■ THE INPUT:
——————————
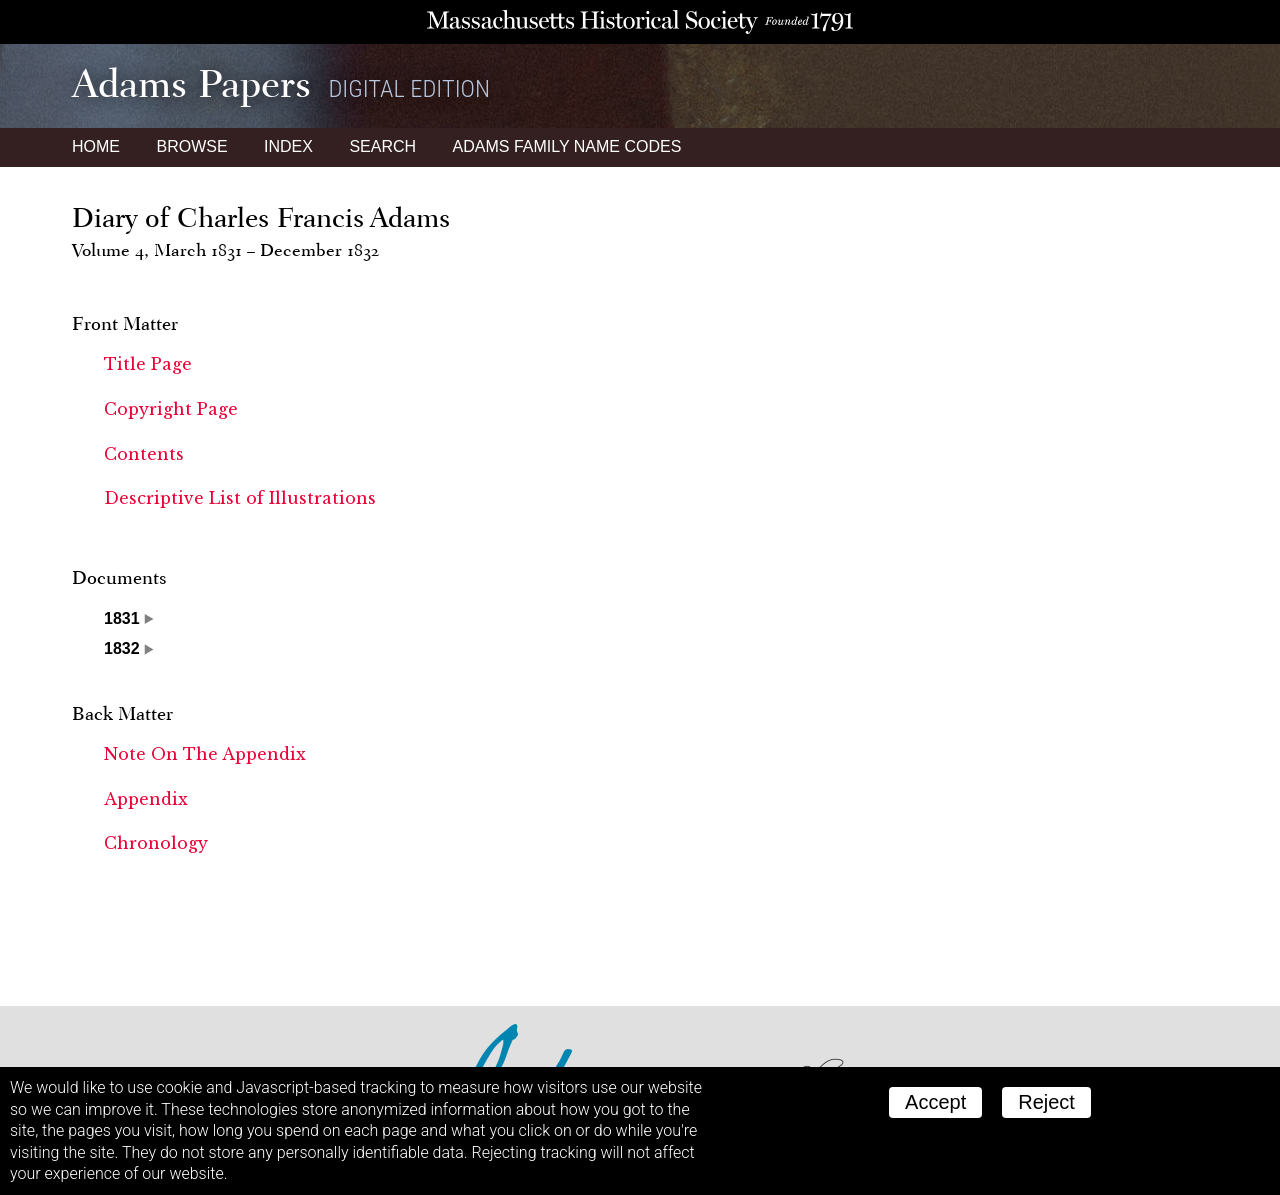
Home (96, 146)
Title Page (148, 364)
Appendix (146, 799)
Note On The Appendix (205, 754)
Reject (1046, 1102)
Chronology (156, 843)
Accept (935, 1102)
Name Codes (567, 146)
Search (382, 146)
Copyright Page (171, 409)
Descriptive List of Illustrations (240, 498)
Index (288, 146)
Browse (191, 146)
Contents (144, 454)
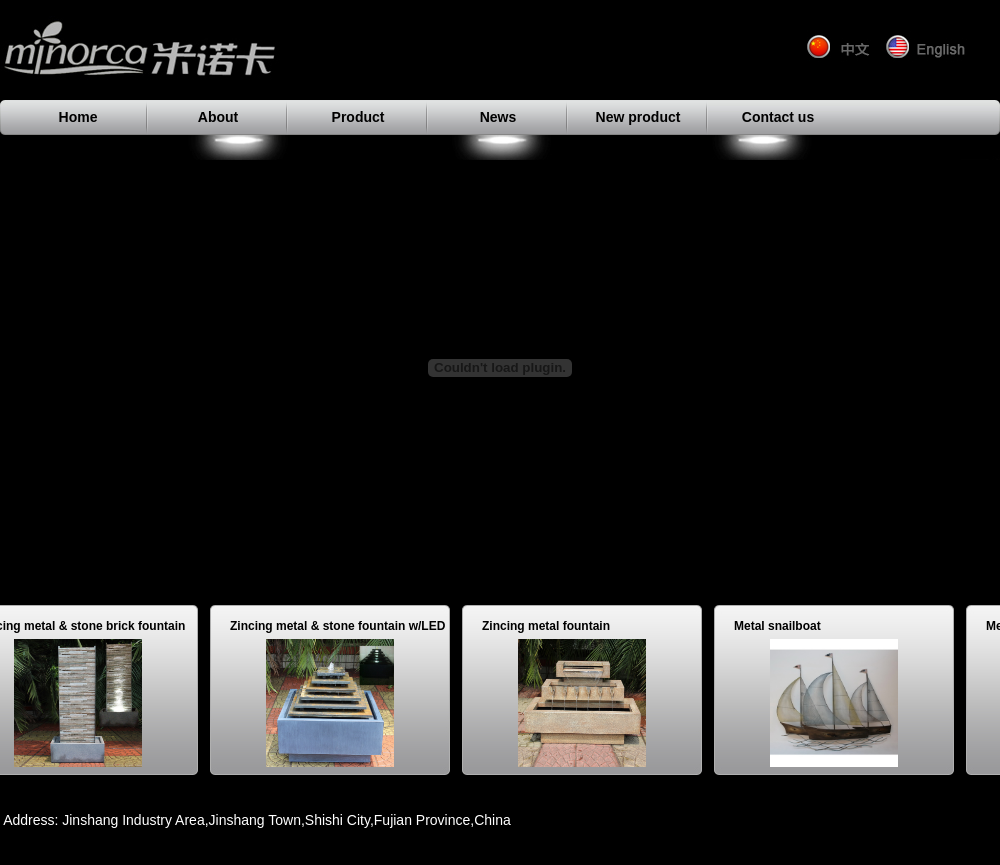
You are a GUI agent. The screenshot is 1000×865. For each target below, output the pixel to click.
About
——————————
■ ACTIVITY:
Give the lines of the entries above exactly as they appear, leaving out each picture.

■ RESULT OF THE TASK:
Home (96, 146)
Title Page (148, 364)
Appendix (146, 799)
Note On The Appendix (205, 754)
Reject (1046, 1102)
Chronology (156, 843)
Accept (935, 1102)
Name Codes (567, 146)
Search (382, 146)
Copyright Page (171, 409)
Descriptive List of Illustrations (240, 498)
Index (288, 146)
Browse (191, 146)
Contents (144, 454)
You are a GUI agent. The screenshot is 1000×865. For each target below, output the pixel to click.
About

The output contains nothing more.